In the little wooden bungalow over against, the water-works a light had been kindled and gleamed out in a red streak across the Plain. Other lights were beginning to flicker also from all points of the compass, save only where a long strip of jungle lay like a blot upon the face of the earth. But the red light burned the steadiest of them all.

It came from the shaded lamp of an Englishman, and beneath it with stubborn, square-jawed determination the Englishman sat at work.

Very steadily his hand moved over the white paper, and the face that was bent above it never varied—a face that still possessed something of the freshness of youth though the set of the lips was firm even to sternness and the line of the chin was hard. He never raised his eyes as he worked except to refer to the notebook at his elbow. The passage of time seemed of no moment to him.

Yet at the soft opening of the door, he did look up for an instant, a gleam of expectancy upon his face that died immediately.

"All right, Sammy, directly," he said, returning without pause to his work.

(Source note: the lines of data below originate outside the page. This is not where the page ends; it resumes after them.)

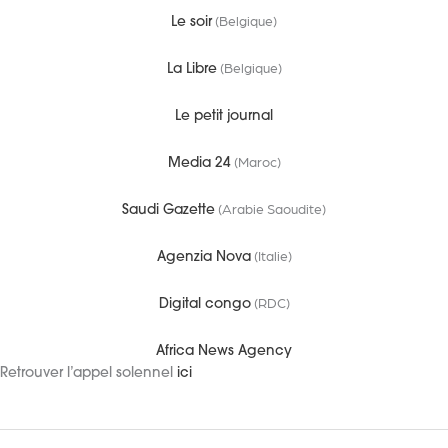
(Belgique)
Le soir
(Belgique)
La Libre
Le petit journal
(Maroc)
Media 24
(Arabie Saoudite)
Saudi Gazette
(Italie)
Agenzia Nova
(RDC)
Digital congo
Africa News Agency
Retrouver l’appel solennel
ici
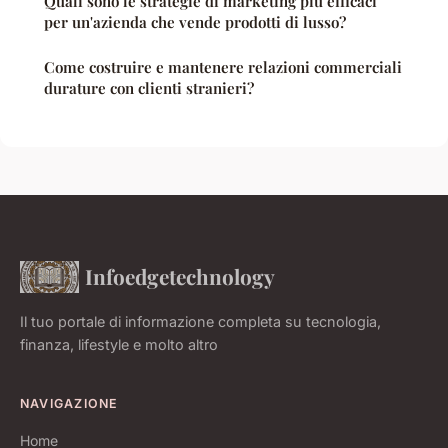
Quali sono le strategie di marketing più efficaci
per un'azienda che vende prodotti di lusso?
Come costruire e mantenere relazioni commerciali
durature con clienti stranieri?
Infoedgetechnology
Il tuo portale di informazione completa su tecnologia,
finanza, lifestyle e molto altro
NAVIGAZIONE
Home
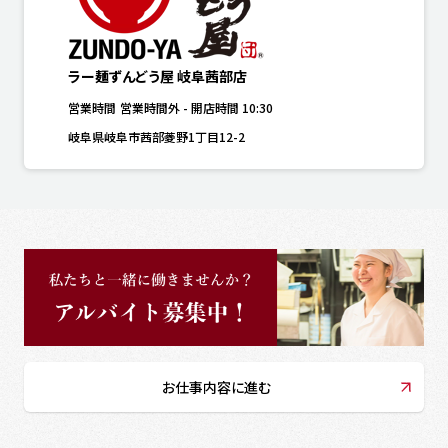
ラー麺ずんどう屋 岐阜茜部店
営業時間
営業時間外
-
開店時間
10:30
岐阜県岐阜市茜部菱野1丁目12-2
お仕事内容に進む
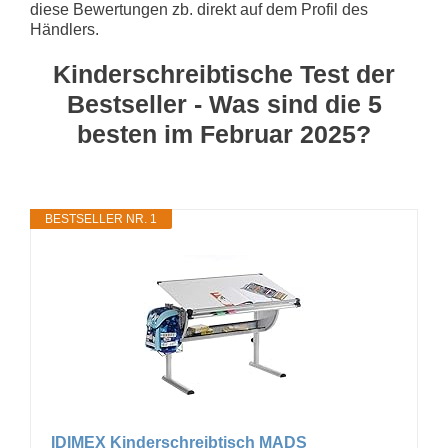
diese Bewertungen zb. direkt auf dem Profil des
Händlers.
Kinderschreibtische Test der
Bestseller - Was sind die 5
besten im Februar 2025?
BESTSELLER NR. 1
IDIMEX Kinderschreibtisch MADS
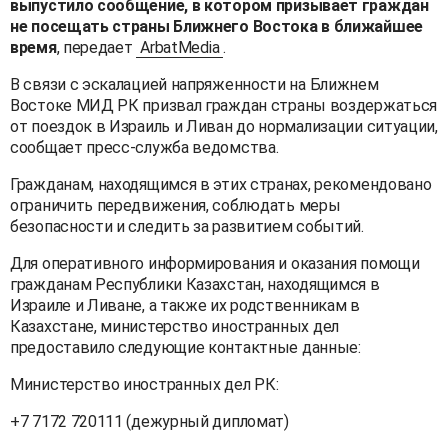
выпустило сообщение, в котором призывает граждан
не посещать страны Ближнего Востока в ближайшее
время
, передает
ArbatMedia
.
В связи с эскалацией напряженности на Ближнем
Востоке МИД РК призвал граждан страны воздержаться
от поездок в Израиль и Ливан до нормализации ситуации,
сообщает пресс-служба ведомства.
Гражданам, находящимся в этих странах, рекомендовано
ограничить передвижения, соблюдать меры
безопасности и следить за развитием событий.
Для оперативного информирования и оказания помощи
гражданам Республики Казахстан, находящимся в
Израиле и Ливане, а также их родственникам в
Казахстане, министерство иностранных дел
предоставило следующие контактные данные:
Министерство иностранных дел РК:
+7 7172 720111 (дежурный дипломат)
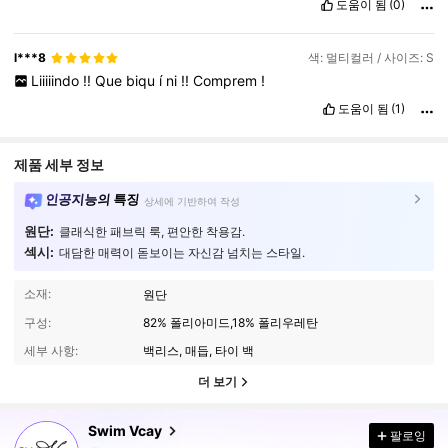
도움이 됨
(0)
l***8
색: 멀티컬러 / 사이즈: S
Liiiiindo
!!
Que
biqu
í
ni
!!
Comprem
!
도움이 됨
(1)
제품 세부 정보
인공지능의 특징
상세에 기반하여 작성
원단:
클래식한 패브릭 룩, 편안한 착용감.
섹시:
대담한 매력이 돋보이는 자신감 넘치는 스타일.
소재:
원단
구성:
82% 폴리아미드,18% 폴리우레탄
세부 사항:
백리스, 매듭, 타이 백
더 보기
599K 팔로워
4.90
Swim Vcay
팔로잉
v***n
다음
10분 전에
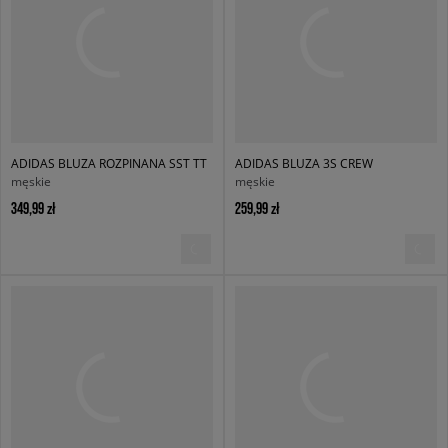
ADIDAS BLUZA ROZPINANA SST TT
ADIDAS BLUZA 3S CREW
męskie
męskie
349,99 zł
259,99 zł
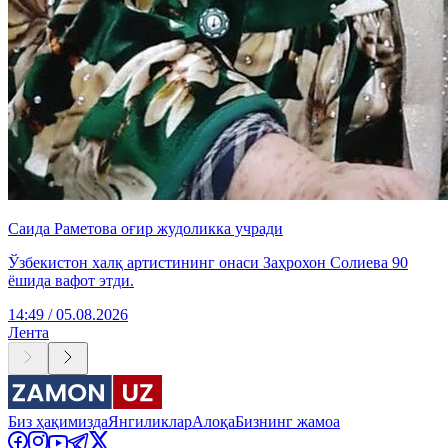
Саида Раметова оғир жудоликка учради
Ўзбекистон халқ артистининг онаси Заҳрохон Солиева 90
ёшида вафот этди.
14:49 / 05.08.2026
Лента
Биз ҳақимизда
Янгиликлар
Алоқа
Бизнинг жамоа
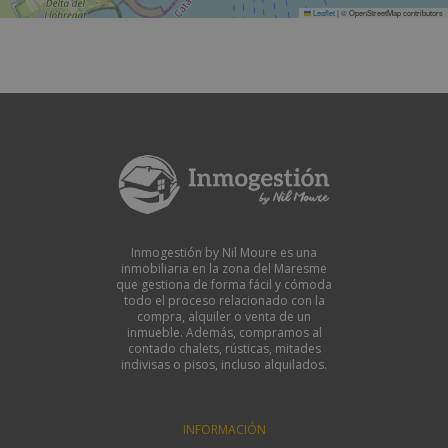
Leaflet
|
© OpenStreetMap contributors
Inmogestión by Nil Moure es una
inmobiliaria en la zona del Maresme
que gestiona de forma fácil y cómoda
todo el proceso relacionado con la
compra, alquiler o venta de un
inmueble. Además, compramos al
contado chalets, rústicas, mitades
indivisas o pisos, incluso alquilados.
INFORMACIÓN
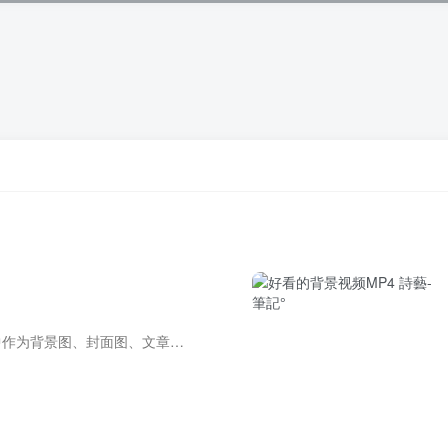
可直接外链引用在您的网站中作为背景图、封面图、文章配图〔背景图代码〕*本页图片存储于 🍃薄荷图床 .gif{width:211px;height:80px;list-style:none;color:#222;text-align:center;float:left;...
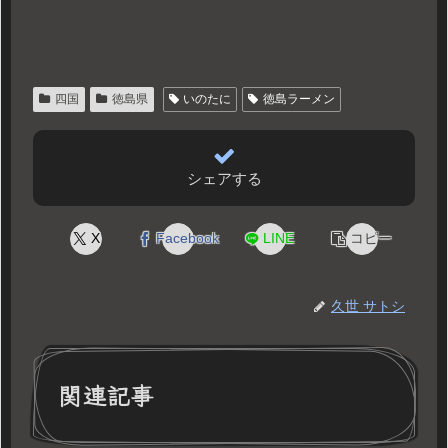
四国
徳島県
いのたに
徳島ラーメン
シェアする
X
Facebook
LINE
コピー
久世 サトシ
関連記事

Sammy, butler, bearer, and general factotum, irreproachable from his snowy turban to his white-slippered feet, did not take the hint to retire, but stood motionless just inside the room, waiting with statuesque patience till his master should deign to bestow upon him the favour of his full attention.

After a little Will Musgrave realised this, and with an abrupt sigh sat back in his chair and rubbed his hand across his forehead.

"Well?" he said then. "You needn't trouble to tell me that the mail has passed, for I heard the fellow half an hour ago. Of course there were no letters?"

The man shook his head despondingly. "No letters, sahib."

"Then what do you want?" asked Will, beginning to eye his work again.